Traditionnellement au centre-droit, sensibilisés aux questions internationales, épris de tolérance, les Français de l’étranger n’ont jamais voté pour les extrêmes. Et le score de Marine le Pen ne surprend donc pas ceux qui suivent les élections outre-frontières.

Par contre, et même si Mélenchon perce moins que sur le territoire national, ses 15,83% à l’étranger étonnent, alors même qu’il promettait de soumettre les expatriés à un impôt universel… C’est en Mozambique, au Laos en Mongolie, qu’il obtient ses meilleurs scores – avec un tout petit nombre de votants -, et surtout, de manière beaucoup plus surprenante, à Montréal où il obtient 30% des voix, soit plus du double de celles de François Fillon à 14%.

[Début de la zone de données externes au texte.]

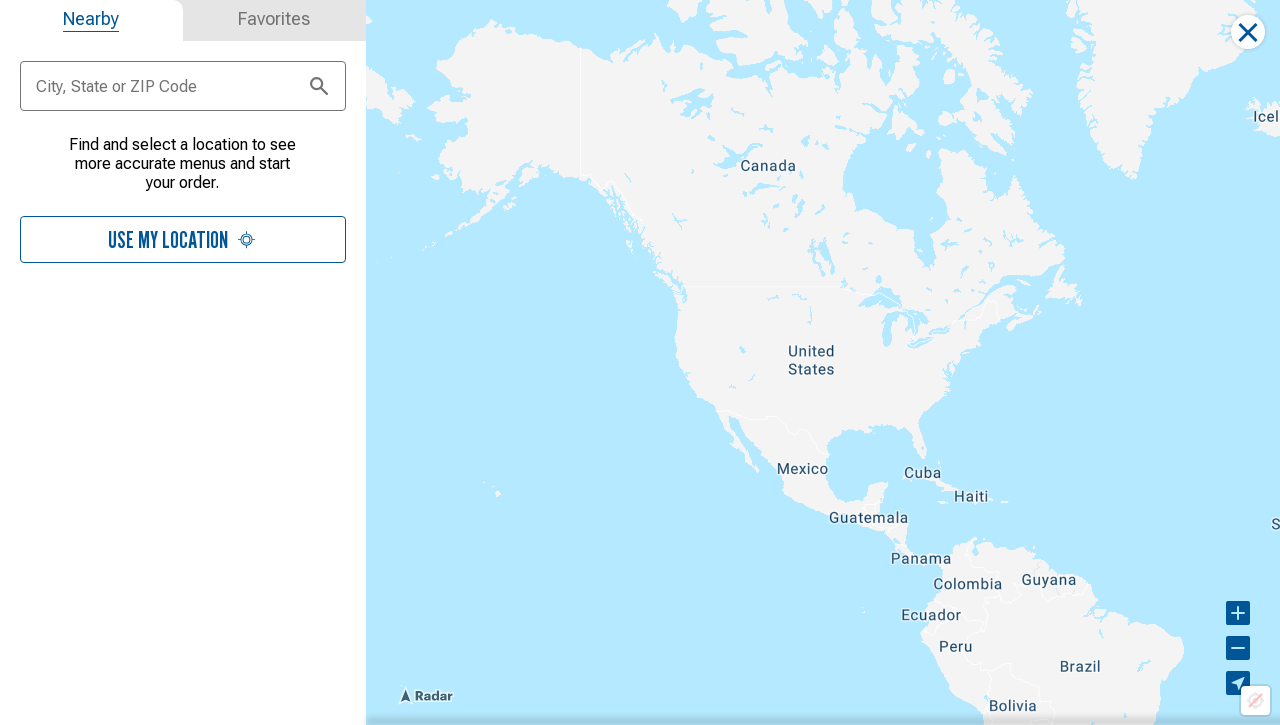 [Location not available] (1255, 700)
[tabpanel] (183, 211)
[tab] (91, 20)
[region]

Alors comment expliquer cette poussée de Mélenchon, et le score de Macron (40,40% des voix), conseiller spécial puis ministre de l’économie d’un président honni à l’étranger pour ce quinquennat catastrophique?

D’abord, Emmanuel Macron, très habilement, a réussi grâce aux media, à se dissocier de Hollande et à apparaître comme quelqu’un capable de faire une synthèse entre gauche et droite, en s’appuyant sur la société civile. Indéniablement, sa campagne a été excellente. Elle a réussi, en instituant un système de réseautage minutieux à toucher l’ensemble des Français de l’étranger par des messages systématiques, là où la campagne de Fillon n’a pas su utiliser pleinement les réseaux sociaux et les possibilités offertes par internet auprès de la LEC (liste électorale consulaire).

Ensuite les bouleversements sociologiques chez les Français de l’étranger expliquent ce phénomène. Les expats aux conditions de vie privilégiées ont tendance à disparaître peu à peu au profit de nouvelles catégories sociales. Beaucoup d’électeurs sont aujourd’hui jeunes, voire très jeunes, partis souvent à la recherche d’un premier emploi. Beaucoup ont été séduits par le produit marketing Macron, jeune, bardé de diplômes prestigieux, sorte de John Kennedy à la française, personnification du rêve – ou du mythe – américain et à la réussite duquel ils avaient envie de s’identifier.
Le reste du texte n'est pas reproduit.